**Problem to work on**
Print, exactly as they appear in the listing below, the lines from the line with "many. The Hungarian Jews were" to the line with "Germany’s. In a blink of an eye", with both end lines kept.
-- Provided information follows --
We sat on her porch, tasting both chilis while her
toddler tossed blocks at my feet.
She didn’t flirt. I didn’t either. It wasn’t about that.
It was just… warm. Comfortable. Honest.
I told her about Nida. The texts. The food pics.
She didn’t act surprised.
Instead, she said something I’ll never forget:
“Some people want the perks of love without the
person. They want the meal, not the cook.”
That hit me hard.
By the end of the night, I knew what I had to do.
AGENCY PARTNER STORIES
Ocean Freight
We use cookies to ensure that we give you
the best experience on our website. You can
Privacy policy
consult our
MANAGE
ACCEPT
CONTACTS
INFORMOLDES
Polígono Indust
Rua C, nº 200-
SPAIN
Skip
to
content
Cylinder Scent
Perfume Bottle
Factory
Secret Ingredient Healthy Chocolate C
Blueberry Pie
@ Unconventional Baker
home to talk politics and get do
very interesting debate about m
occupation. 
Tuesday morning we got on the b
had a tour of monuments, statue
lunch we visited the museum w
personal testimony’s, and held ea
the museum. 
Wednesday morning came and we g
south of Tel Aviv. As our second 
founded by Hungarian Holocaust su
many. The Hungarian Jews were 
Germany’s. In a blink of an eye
-- Provided information concluded --
-- Provided information follows --
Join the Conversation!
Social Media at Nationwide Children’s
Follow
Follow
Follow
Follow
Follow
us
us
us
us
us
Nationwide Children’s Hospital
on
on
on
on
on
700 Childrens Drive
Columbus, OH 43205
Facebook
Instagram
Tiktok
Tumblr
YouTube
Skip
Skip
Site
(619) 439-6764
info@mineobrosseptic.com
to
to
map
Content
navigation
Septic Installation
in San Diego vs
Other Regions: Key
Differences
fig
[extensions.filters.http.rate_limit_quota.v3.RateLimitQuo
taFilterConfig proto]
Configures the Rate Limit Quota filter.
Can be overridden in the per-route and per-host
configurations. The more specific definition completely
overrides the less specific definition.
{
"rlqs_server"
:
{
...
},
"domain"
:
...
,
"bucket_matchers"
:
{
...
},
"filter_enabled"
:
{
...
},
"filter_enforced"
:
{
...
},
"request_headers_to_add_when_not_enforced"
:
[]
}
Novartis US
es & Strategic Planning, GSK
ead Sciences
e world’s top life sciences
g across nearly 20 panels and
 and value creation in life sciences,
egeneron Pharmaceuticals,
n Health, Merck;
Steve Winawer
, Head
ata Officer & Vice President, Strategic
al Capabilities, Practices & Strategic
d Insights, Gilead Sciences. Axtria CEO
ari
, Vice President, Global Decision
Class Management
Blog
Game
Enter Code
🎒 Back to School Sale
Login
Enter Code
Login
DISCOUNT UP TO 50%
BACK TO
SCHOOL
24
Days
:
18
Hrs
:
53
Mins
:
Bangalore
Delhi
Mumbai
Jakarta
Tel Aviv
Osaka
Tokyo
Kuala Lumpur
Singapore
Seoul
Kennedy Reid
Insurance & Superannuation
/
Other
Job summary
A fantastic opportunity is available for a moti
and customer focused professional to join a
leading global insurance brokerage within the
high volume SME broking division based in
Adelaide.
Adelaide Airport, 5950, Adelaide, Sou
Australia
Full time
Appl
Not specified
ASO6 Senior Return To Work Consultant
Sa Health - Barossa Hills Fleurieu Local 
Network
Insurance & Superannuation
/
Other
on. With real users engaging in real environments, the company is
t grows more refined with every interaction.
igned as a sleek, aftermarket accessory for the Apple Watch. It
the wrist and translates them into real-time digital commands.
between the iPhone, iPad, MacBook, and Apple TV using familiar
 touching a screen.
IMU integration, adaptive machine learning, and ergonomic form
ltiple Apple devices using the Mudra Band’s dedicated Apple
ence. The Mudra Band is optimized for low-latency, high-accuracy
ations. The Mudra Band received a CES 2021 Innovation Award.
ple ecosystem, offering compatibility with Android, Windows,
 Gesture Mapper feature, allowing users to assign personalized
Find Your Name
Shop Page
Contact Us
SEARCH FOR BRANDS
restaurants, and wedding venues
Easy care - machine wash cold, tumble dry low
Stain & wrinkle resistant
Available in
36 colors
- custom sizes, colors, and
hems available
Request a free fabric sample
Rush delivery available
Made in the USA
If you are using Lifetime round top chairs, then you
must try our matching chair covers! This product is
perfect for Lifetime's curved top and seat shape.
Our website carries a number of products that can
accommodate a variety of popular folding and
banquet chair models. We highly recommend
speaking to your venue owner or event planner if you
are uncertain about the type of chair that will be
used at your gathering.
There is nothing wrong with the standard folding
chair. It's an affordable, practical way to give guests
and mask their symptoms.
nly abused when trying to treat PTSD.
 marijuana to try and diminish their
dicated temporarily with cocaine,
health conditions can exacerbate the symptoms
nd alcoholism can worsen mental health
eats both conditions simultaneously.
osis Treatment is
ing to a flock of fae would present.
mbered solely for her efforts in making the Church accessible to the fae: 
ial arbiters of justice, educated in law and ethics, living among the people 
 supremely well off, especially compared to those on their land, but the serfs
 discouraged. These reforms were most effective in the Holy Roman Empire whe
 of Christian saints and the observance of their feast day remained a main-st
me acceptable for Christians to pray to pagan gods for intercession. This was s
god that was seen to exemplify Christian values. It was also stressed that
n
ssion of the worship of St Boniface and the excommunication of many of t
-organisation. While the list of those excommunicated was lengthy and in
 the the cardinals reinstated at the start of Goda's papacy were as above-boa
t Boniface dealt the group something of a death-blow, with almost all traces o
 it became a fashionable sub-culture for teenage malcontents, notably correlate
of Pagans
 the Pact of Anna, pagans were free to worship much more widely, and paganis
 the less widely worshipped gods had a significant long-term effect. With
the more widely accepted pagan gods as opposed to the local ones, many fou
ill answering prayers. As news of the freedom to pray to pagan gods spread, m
-- Provided information concluded --
**Task answer**
many. The Hungarian Jews were 
Germany’s. In a blink of an eye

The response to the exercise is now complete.